***** EXTRACTED ENTRIES *****
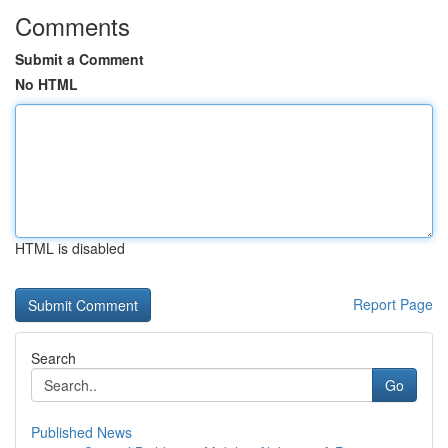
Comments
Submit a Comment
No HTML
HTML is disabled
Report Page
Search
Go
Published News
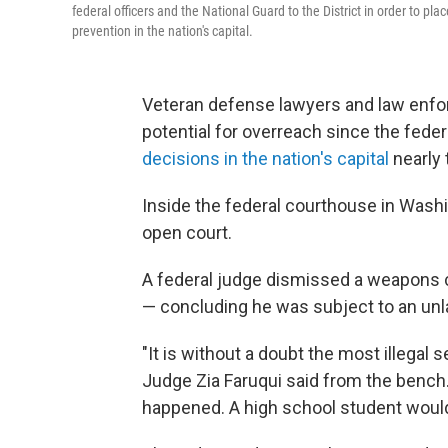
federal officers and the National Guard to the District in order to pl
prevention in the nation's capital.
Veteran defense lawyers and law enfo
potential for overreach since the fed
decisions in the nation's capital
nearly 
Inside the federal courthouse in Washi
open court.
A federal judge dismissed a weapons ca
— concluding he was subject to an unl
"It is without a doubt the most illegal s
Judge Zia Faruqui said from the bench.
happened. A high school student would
*****
***** EXTRACTED ENTRIES *****
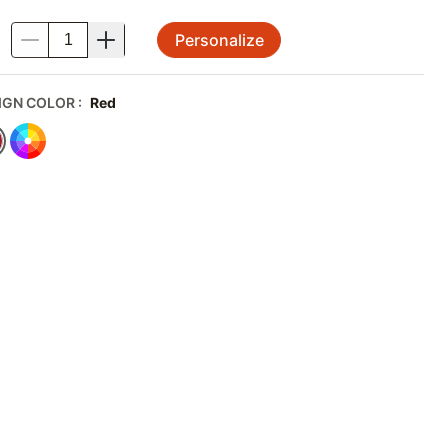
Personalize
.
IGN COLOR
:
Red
*****
***** EXTRACTED ENTRIES *****
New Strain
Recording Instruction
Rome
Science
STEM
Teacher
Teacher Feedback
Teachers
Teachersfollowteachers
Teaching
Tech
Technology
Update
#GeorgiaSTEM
*****
§ REQUIRED ACTION: Wherever the string "federal" appears in the data above, copy the line it sits in.

§ WORKED SOLUTION:
federal officers and the National Guard to the District in order to pl
Inside the federal courthouse in Washi
A federal judge dismissed a weapons ca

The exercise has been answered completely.